Here are five tactics from the Storytelling Engine that put the problem somewhere in the spooky basement.
- Turn the everyday problem into a nightmare
- Make the product the object of fear, obsession or seduction
- Use genre as a diagnostic device
- Use horror to expose a social truth
- Make the product the hero of a high-stakes mission
1. Turn the Everyday Problem into a Nightmare
Take a frustration people normally dismiss as minor — and exaggerate it into full cinematic horror. The benefit becomes the only way out.

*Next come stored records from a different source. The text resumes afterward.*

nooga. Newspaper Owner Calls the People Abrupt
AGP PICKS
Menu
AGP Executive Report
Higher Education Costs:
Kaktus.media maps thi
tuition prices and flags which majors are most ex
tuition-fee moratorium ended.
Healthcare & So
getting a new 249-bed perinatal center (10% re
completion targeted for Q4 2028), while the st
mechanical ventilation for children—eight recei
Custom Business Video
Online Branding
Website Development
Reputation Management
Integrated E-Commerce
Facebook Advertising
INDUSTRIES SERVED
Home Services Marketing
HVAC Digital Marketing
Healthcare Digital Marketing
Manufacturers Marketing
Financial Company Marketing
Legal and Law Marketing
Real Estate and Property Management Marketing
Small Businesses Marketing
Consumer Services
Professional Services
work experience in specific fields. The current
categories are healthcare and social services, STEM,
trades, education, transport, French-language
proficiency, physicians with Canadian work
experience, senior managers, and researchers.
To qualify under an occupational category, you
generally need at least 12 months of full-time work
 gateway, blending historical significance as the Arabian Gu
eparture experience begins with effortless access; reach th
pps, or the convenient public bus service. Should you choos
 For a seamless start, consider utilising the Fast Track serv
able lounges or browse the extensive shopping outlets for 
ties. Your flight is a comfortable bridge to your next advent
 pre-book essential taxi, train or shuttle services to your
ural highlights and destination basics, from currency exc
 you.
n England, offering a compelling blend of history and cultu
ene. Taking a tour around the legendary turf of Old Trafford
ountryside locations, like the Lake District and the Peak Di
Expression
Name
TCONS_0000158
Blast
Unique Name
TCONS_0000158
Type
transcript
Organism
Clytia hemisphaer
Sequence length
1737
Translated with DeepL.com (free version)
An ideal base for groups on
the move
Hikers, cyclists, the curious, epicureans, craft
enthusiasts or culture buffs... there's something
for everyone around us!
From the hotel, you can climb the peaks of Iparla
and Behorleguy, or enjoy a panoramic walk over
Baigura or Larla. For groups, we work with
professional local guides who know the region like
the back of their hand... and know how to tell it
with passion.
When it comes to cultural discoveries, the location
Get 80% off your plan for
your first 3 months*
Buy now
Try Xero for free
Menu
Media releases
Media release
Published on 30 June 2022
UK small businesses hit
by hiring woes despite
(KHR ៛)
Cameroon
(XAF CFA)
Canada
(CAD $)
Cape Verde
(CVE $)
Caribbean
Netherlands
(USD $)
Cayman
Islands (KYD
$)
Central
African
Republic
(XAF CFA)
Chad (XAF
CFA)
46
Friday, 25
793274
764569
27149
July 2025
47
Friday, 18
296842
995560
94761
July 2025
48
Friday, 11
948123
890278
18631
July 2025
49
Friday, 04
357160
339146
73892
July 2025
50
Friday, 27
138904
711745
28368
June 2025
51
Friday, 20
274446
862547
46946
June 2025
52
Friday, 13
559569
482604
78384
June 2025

The Clogging — Scott / Kimberly-Clark, VaynerMedia, 2023
Scott needed to make its anti-clogging toilet paper benefit feel noticeable in a category where every claim sounds identical. VaynerMedia's answer: treat clogging the toilet at your in-laws' as the setup for a full-blown horror film. Classic genre conventions — ominous pacing, rising dread, escalating panic, full cinematic sound design — applied to one of the most painfully relatable household disasters imaginable. The exaggeration inflated the emotional stakes of a small product truth into something people actually watched and shared.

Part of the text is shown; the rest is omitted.